Ésta es, más o menos, la teoría que había esbozado antes de entrar en el Sistema.

—Está hablando de operaciones quirúrgicas cerebrales, ¿verdad?

—De momento, es necesario operar —dijo el profesor—. Si se producen avances en la investigación, quizá deje de serlo en el futuro. Tal vez pueda utilizarse la hipnosis, o algo similar, para crear el mismo estado. Pero en la fase en que nos encontramos, es imposible. Sólo se consigue descargando estímulos eléctricos en el cerebro. En otras palabras, se trata de cambiar de forma artificial el curso de los circuitos cerebrales. No es una intervención excepcional. De hecho, no difiere mucho de las operaciones cerebrales que se les practica hoy en día a las personas epilépticas. De este modo, se compensan las descargas eléctricas producidas por una irritación en el cerebro... ¿Puedo omitir los detalles técnicos?

—Omítalos, por favor. Me basta con saber lo esencial.

—En suma, se trata de establecer una conexión con el curso de las ondas cerebrales. Una bifurcación. Al lado, se implanta un electrodo y una pequeña pila. Y como reacción a determinada señal, la conexión cambia.

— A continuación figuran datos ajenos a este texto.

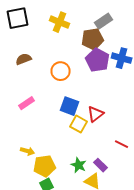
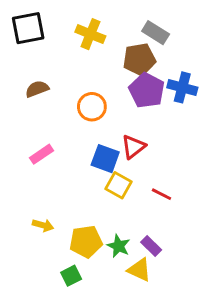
gray rectangle: (104, 21) -> (156, 33), turned 66
red triangle: (96, 114) -> (133, 147), moved
red line: (122, 144) -> (162, 194), moved
yellow pentagon: (45, 166) -> (86, 242), moved

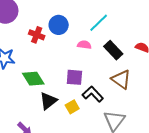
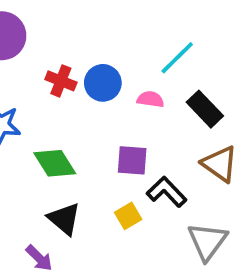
blue circle: (59, 25) -> (103, 83), moved
black triangle: (48, 101) -> (64, 219), moved, turned -42

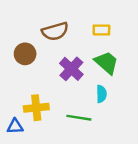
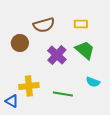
cyan semicircle: (101, 94) -> (93, 82), moved, turned 112
blue triangle: (15, 126) -> (12, 101), turned 32

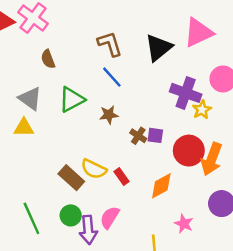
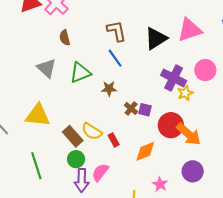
yellow triangle: (24, 128) -> (38, 115), moved, size x1.5
orange arrow: (212, 159) -> (189, 134), turned -76
green circle: (71, 215) -> (76, 159), moved

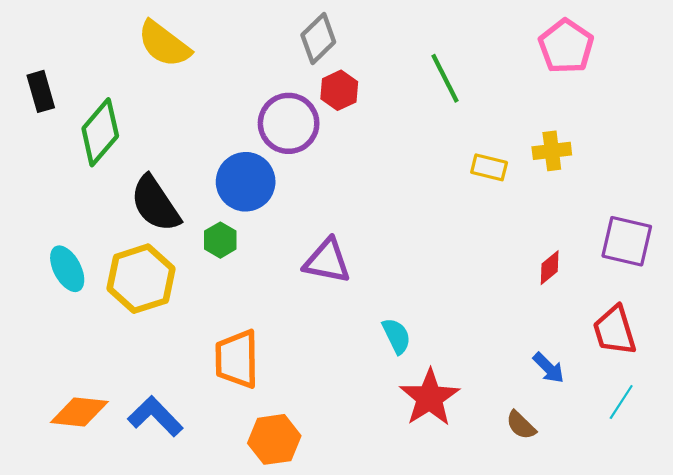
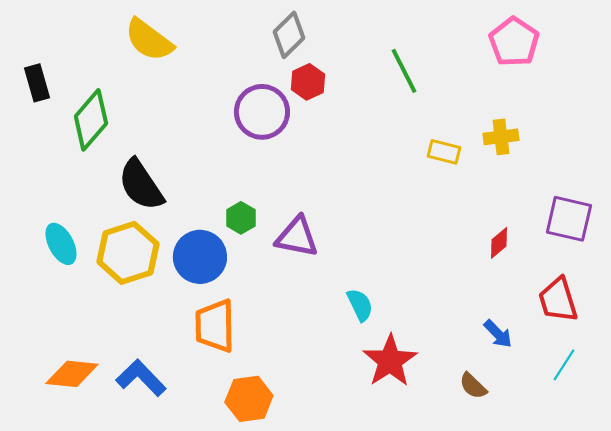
blue circle: (246, 182) -> (200, 257), moved
green hexagon: (220, 240) -> (241, 218), moved

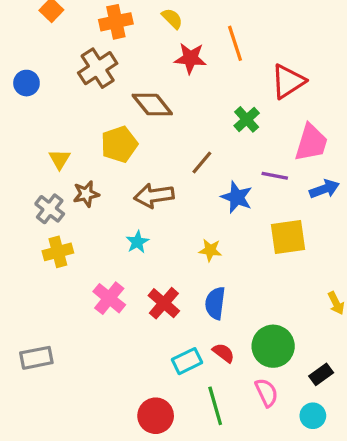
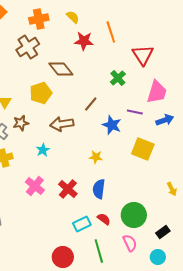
red triangle: (288, 81) -> (143, 55), turned -30
yellow square: (288, 237) -> (143, 149), turned 30
cyan star: (137, 242) -> (43, 150), moved

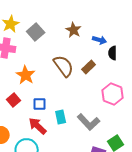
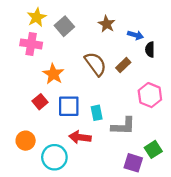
blue square: (40, 104) -> (69, 106), size x1.5
cyan rectangle: (61, 117) -> (97, 113), moved
gray L-shape: (89, 122) -> (123, 126), turned -45
red arrow: (38, 126) -> (80, 137), moved, turned -36

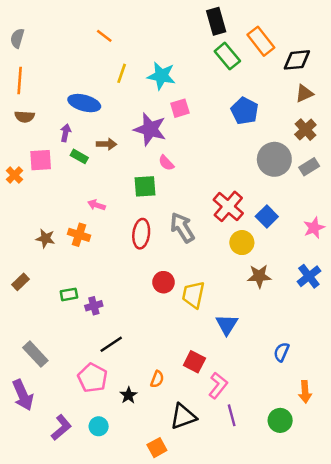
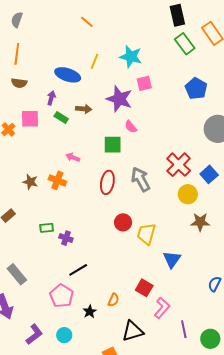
yellow line: (122, 73) -> (95, 61), moved
purple cross: (94, 306) -> (66, 238), turned 32
purple line: (232, 415) -> (184, 329), moved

—¿Eso significa que me han metido en la cabeza una pila y un electrodo?

—Por supuesto.

—¡Estamos apañados! —dije.

—No es tan peligroso ni tan extraño como usted cree. No son más grandes que una judía roja, y el mundo está lleno de personas que van por ahí con cosas de ese tamaño implantadas en su cuerpo. Debo añadir que el circuito del sistema original de pensamiento, es decir, el del reloj detenido, es un circuito cerrado. Al entrar en él, usted no puede reconocer en absoluto el curso de sus propios pensamientos. O sea que, mientras tanto, usted no sabe lo que piensa o hace. De no ser así, existiría el peligro de que fuera cambiando su propio sistema de pensamiento.

—También está el problema de la irradiación del núcleo puro de la conciencia a la que le han raspado la superficie, ¿verdad? Después de que me operaran, un miembro de su grupo me comentó que esta irradiación podía afectar brutalmente al cerebro.

—Es cierto. Sin embargo, nada concreto se sabe sobre eso. Sólo podemos conjeturar. No se ha experimentado nada, sólo se ha dicho que podía ocurrir.

»Antes ha hablado usted de cobayas humanas y, lo reconozco, hemos experimentado con seres humanos. Pero sepa que no podíamos permitir bajo ningún concepto que un material tan precioso como ustedes, los calculadores, corriera el menor riesgo. El Sistema eligió a diez hombres, y nosotros les practicamos la intervención quirúrgica y observamos los resultados.

—¿Qué tipo de personas buscaban?

—A nosotros no nos lo dijeron. Las únicas condiciones eran que fueran diez jóvenes que gozaran de buena salud, sin antecedentes de enfermedades mentales y con un coeficiente intelectual de más de ciento veinte. Nosotros ignorábamos en qué lugares los buscaban y cómo los traían. Los resultados fueron regulares. De diez personas, a siete les funcionó la conexión. A las otras tres no les funcionó, y el sistema de pensamiento o bien les quedó unidireccional, de uno u otro lado, bien se les confundió. Pero con siete obtuvimos un resultado positivo.

—¿Y qué pasó con los que se les confundió?

—Los devolvimos a su estado original, claro está. No sufrieron daños. Mientras entrenábamos a los siete restantes, detectamos un par de problemas. Uno era de carácter técnico, y el otro tenía su origen en los individuos sometidos a examen. El primero se derivaba de la ambigüedad de la señal para cambiar la conexión. Al principio, habíamos elegido como señal un número de cinco cifras, pero, por alguna razón, algunos sujetos cambiaban la conexión al oler zumo de uva natural. Lo descubrimos cuando les sirvieron zumo de uva en el almuerzo.